PROBLEM REQUIREMENTS:
Retyping all the entries exactly is the whole task.

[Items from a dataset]
########################################

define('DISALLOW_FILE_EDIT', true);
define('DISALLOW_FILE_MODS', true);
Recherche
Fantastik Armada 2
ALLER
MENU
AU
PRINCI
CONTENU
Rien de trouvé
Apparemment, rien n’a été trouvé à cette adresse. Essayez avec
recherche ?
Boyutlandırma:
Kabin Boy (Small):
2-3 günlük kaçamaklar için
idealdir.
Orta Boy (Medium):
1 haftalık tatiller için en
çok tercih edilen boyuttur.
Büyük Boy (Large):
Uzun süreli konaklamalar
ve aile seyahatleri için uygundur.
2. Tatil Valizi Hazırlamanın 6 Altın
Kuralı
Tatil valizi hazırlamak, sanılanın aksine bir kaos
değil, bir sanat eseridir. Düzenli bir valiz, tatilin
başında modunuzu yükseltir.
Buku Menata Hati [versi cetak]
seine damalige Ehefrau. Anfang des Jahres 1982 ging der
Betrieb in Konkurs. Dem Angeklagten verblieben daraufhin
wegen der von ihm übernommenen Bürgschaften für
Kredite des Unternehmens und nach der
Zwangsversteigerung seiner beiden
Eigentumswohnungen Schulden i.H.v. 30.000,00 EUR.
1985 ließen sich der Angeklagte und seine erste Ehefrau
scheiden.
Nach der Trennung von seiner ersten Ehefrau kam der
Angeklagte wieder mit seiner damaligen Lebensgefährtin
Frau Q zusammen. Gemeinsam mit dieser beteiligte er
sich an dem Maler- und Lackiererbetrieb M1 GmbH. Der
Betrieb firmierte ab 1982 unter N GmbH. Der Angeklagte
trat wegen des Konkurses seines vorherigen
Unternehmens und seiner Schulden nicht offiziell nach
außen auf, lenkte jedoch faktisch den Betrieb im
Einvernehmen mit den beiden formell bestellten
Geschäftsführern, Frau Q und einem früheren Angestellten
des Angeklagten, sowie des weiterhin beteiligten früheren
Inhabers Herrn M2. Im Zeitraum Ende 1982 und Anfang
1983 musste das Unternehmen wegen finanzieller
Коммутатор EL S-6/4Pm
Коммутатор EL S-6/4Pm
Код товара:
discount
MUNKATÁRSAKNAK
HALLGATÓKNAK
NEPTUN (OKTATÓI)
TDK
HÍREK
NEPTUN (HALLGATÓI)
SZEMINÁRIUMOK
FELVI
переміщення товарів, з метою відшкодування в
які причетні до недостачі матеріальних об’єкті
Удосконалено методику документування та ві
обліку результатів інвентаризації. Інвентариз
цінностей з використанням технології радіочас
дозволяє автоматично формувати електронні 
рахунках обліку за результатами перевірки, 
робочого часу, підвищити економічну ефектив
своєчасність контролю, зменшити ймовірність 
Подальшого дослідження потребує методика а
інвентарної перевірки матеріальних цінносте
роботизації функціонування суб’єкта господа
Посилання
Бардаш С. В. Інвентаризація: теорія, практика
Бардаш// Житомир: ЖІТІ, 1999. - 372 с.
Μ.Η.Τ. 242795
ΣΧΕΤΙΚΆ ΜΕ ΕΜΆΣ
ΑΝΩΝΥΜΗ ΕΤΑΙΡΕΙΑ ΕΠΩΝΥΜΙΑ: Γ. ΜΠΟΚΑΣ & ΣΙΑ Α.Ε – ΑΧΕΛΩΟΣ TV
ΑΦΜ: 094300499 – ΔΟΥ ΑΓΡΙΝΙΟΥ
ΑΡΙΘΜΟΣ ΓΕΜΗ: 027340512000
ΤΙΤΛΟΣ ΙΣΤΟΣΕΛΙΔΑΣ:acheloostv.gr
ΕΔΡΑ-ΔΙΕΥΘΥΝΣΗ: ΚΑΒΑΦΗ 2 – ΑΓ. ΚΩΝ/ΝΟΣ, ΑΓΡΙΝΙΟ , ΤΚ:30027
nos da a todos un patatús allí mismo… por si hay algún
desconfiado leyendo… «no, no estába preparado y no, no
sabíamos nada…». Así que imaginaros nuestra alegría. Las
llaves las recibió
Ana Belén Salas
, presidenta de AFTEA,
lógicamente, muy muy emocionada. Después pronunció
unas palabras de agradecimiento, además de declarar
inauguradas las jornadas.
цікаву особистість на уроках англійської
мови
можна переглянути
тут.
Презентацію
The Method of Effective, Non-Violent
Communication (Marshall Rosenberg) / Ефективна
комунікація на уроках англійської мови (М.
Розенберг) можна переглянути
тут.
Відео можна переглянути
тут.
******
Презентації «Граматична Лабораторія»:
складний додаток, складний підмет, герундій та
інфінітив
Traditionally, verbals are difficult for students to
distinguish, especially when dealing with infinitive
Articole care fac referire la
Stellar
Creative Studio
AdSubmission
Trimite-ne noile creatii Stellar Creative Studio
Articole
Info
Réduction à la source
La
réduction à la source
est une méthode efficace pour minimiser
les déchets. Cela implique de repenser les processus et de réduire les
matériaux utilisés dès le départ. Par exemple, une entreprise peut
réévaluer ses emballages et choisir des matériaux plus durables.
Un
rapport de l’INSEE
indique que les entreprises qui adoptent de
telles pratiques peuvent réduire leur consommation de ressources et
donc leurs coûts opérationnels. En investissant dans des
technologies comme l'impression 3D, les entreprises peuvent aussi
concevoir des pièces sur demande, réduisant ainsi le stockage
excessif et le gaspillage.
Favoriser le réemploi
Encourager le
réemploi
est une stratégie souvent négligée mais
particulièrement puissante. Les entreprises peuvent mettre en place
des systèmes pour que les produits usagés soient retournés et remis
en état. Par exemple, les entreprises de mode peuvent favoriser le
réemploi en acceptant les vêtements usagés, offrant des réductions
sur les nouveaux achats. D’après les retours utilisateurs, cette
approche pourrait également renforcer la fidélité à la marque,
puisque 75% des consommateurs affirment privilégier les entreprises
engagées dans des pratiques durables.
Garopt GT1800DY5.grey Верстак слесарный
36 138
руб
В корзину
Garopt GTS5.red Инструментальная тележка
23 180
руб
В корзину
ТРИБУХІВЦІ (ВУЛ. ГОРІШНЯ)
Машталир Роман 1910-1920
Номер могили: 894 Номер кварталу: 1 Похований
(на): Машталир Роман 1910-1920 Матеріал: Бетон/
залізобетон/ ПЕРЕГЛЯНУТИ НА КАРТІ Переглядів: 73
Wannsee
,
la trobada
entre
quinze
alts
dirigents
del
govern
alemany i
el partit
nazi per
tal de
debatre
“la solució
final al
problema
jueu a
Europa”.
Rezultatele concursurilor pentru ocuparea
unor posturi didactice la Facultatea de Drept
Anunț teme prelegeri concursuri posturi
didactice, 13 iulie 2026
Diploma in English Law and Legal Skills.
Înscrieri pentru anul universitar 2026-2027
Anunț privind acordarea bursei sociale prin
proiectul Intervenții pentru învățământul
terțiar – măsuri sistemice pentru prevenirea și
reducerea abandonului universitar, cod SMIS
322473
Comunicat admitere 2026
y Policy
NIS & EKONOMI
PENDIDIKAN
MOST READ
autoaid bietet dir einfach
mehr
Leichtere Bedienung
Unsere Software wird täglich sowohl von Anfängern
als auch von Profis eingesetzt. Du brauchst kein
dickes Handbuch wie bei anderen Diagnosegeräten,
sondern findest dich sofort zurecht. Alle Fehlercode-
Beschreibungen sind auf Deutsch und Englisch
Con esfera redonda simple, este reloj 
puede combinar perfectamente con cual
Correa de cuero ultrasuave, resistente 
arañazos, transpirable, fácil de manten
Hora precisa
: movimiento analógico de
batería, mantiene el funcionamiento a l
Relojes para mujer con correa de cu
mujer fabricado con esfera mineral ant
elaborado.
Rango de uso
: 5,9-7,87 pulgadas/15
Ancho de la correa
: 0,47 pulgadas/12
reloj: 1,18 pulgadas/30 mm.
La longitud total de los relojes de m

########################################

ANSWER FOR THE TASK:
define('DISALLOW_FILE_EDIT', true);
define('DISALLOW_FILE_MODS', true);
Recherche
Fantastik Armada 2
ALLER
MENU
AU
PRINCI
CONTENU
Rien de trouvé
Apparemment, rien n’a été trouvé à cette adresse. Essayez avec
recherche ?
Boyutlandırma:
Kabin Boy (Small):
2-3 günlük kaçamaklar için
idealdir.
Orta Boy (Medium):
1 haftalık tatiller için en
çok tercih edilen boyuttur.
Büyük Boy (Large):
Uzun süreli konaklamalar
ve aile seyahatleri için uygundur.
2. Tatil Valizi Hazırlamanın 6 Altın
Kuralı
Tatil valizi hazırlamak, sanılanın aksine bir kaos
değil, bir sanat eseridir. Düzenli bir valiz, tatilin
başında modunuzu yükseltir.
Buku Menata Hati [versi cetak]
seine damalige Ehefrau. Anfang des Jahres 1982 ging der
Betrieb in Konkurs. Dem Angeklagten verblieben daraufhin
wegen der von ihm übernommenen Bürgschaften für
Kredite des Unternehmens und nach der
Zwangsversteigerung seiner beiden
Eigentumswohnungen Schulden i.H.v. 30.000,00 EUR.
1985 ließen sich der Angeklagte und seine erste Ehefrau
scheiden.
Nach der Trennung von seiner ersten Ehefrau kam der
Angeklagte wieder mit seiner damaligen Lebensgefährtin
Frau Q zusammen. Gemeinsam mit dieser beteiligte er
sich an dem Maler- und Lackiererbetrieb M1 GmbH. Der
Betrieb firmierte ab 1982 unter N GmbH. Der Angeklagte
trat wegen des Konkurses seines vorherigen
Unternehmens und seiner Schulden nicht offiziell nach
außen auf, lenkte jedoch faktisch den Betrieb im
Einvernehmen mit den beiden formell bestellten
Geschäftsführern, Frau Q und einem früheren Angestellten
des Angeklagten, sowie des weiterhin beteiligten früheren
Inhabers Herrn M2. Im Zeitraum Ende 1982 und Anfang
1983 musste das Unternehmen wegen finanzieller
Коммутатор EL S-6/4Pm
Коммутатор EL S-6/4Pm
Код товара:
discount
MUNKATÁRSAKNAK
HALLGATÓKNAK
NEPTUN (OKTATÓI)
TDK
HÍREK
NEPTUN (HALLGATÓI)
SZEMINÁRIUMOK
FELVI
переміщення товарів, з метою відшкодування в
які причетні до недостачі матеріальних об’єкті
Удосконалено методику документування та ві
обліку результатів інвентаризації. Інвентариз
цінностей з використанням технології радіочас
дозволяє автоматично формувати електронні 
рахунках обліку за результатами перевірки, 
робочого часу, підвищити економічну ефектив
своєчасність контролю, зменшити ймовірність 
Подальшого дослідження потребує методика а
інвентарної перевірки матеріальних цінносте
роботизації функціонування суб’єкта господа
Посилання
Бардаш С. В. Інвентаризація: теорія, практика
Бардаш// Житомир: ЖІТІ, 1999. - 372 с.
Μ.Η.Τ. 242795
ΣΧΕΤΙΚΆ ΜΕ ΕΜΆΣ
ΑΝΩΝΥΜΗ ΕΤΑΙΡΕΙΑ ΕΠΩΝΥΜΙΑ: Γ. ΜΠΟΚΑΣ & ΣΙΑ Α.Ε – ΑΧΕΛΩΟΣ TV
ΑΦΜ: 094300499 – ΔΟΥ ΑΓΡΙΝΙΟΥ
ΑΡΙΘΜΟΣ ΓΕΜΗ: 027340512000
ΤΙΤΛΟΣ ΙΣΤΟΣΕΛΙΔΑΣ:acheloostv.gr
ΕΔΡΑ-ΔΙΕΥΘΥΝΣΗ: ΚΑΒΑΦΗ 2 – ΑΓ. ΚΩΝ/ΝΟΣ, ΑΓΡΙΝΙΟ , ΤΚ:30027
nos da a todos un patatús allí mismo… por si hay algún
desconfiado leyendo… «no, no estába preparado y no, no
sabíamos nada…». Así que imaginaros nuestra alegría. Las
llaves las recibió
Ana Belén Salas
, presidenta de AFTEA,
lógicamente, muy muy emocionada. Después pronunció
unas palabras de agradecimiento, además de declarar
inauguradas las jornadas.
цікаву особистість на уроках англійської
мови
можна переглянути
тут.
Презентацію
The Method of Effective, Non-Violent
Communication (Marshall Rosenberg) / Ефективна
комунікація на уроках англійської мови (М.
Розенберг) можна переглянути
тут.
Відео можна переглянути
тут.
******
Презентації «Граматична Лабораторія»:
складний додаток, складний підмет, герундій та
інфінітив
Traditionally, verbals are difficult for students to
distinguish, especially when dealing with infinitive
Articole care fac referire la
Stellar
Creative Studio
AdSubmission
Trimite-ne noile creatii Stellar Creative Studio
Articole
Info
Réduction à la source
La
réduction à la source
est une méthode efficace pour minimiser
les déchets. Cela implique de repenser les processus et de réduire les
matériaux utilisés dès le départ. Par exemple, une entreprise peut
réévaluer ses emballages et choisir des matériaux plus durables.
Un
rapport de l’INSEE
indique que les entreprises qui adoptent de
telles pratiques peuvent réduire leur consommation de ressources et
donc leurs coûts opérationnels. En investissant dans des
technologies comme l'impression 3D, les entreprises peuvent aussi
concevoir des pièces sur demande, réduisant ainsi le stockage
excessif et le gaspillage.
Favoriser le réemploi
Encourager le
réemploi
est une stratégie souvent négligée mais
particulièrement puissante. Les entreprises peuvent mettre en place
des systèmes pour que les produits usagés soient retournés et remis
en état. Par exemple, les entreprises de mode peuvent favoriser le
réemploi en acceptant les vêtements usagés, offrant des réductions
sur les nouveaux achats. D’après les retours utilisateurs, cette
approche pourrait également renforcer la fidélité à la marque,
puisque 75% des consommateurs affirment privilégier les entreprises
engagées dans des pratiques durables.
Garopt GT1800DY5.grey Верстак слесарный
36 138
руб
В корзину
Garopt GTS5.red Инструментальная тележка
23 180
руб
В корзину
ТРИБУХІВЦІ (ВУЛ. ГОРІШНЯ)
Машталир Роман 1910-1920
Номер могили: 894 Номер кварталу: 1 Похований
(на): Машталир Роман 1910-1920 Матеріал: Бетон/
залізобетон/ ПЕРЕГЛЯНУТИ НА КАРТІ Переглядів: 73
Wannsee
,
la trobada
entre
quinze
alts
dirigents
del
govern
alemany i
el partit
nazi per
tal de
debatre
“la solució
final al
problema
jueu a
Europa”.
Rezultatele concursurilor pentru ocuparea
unor posturi didactice la Facultatea de Drept
Anunț teme prelegeri concursuri posturi
didactice, 13 iulie 2026
Diploma in English Law and Legal Skills.
Înscrieri pentru anul universitar 2026-2027
Anunț privind acordarea bursei sociale prin
proiectul Intervenții pentru învățământul
terțiar – măsuri sistemice pentru prevenirea și
reducerea abandonului universitar, cod SMIS
322473
Comunicat admitere 2026
y Policy
NIS & EKONOMI
PENDIDIKAN
MOST READ
autoaid bietet dir einfach
mehr
Leichtere Bedienung
Unsere Software wird täglich sowohl von Anfängern
als auch von Profis eingesetzt. Du brauchst kein
dickes Handbuch wie bei anderen Diagnosegeräten,
sondern findest dich sofort zurecht. Alle Fehlercode-
Beschreibungen sind auf Deutsch und Englisch
Con esfera redonda simple, este reloj 
puede combinar perfectamente con cual
Correa de cuero ultrasuave, resistente 
arañazos, transpirable, fácil de manten
Hora precisa
: movimiento analógico de
batería, mantiene el funcionamiento a l
Relojes para mujer con correa de cu
mujer fabricado con esfera mineral ant
elaborado.
Rango de uso
: 5,9-7,87 pulgadas/15
Ancho de la correa
: 0,47 pulgadas/12
reloj: 1,18 pulgadas/30 mm.
La longitud total de los relojes de m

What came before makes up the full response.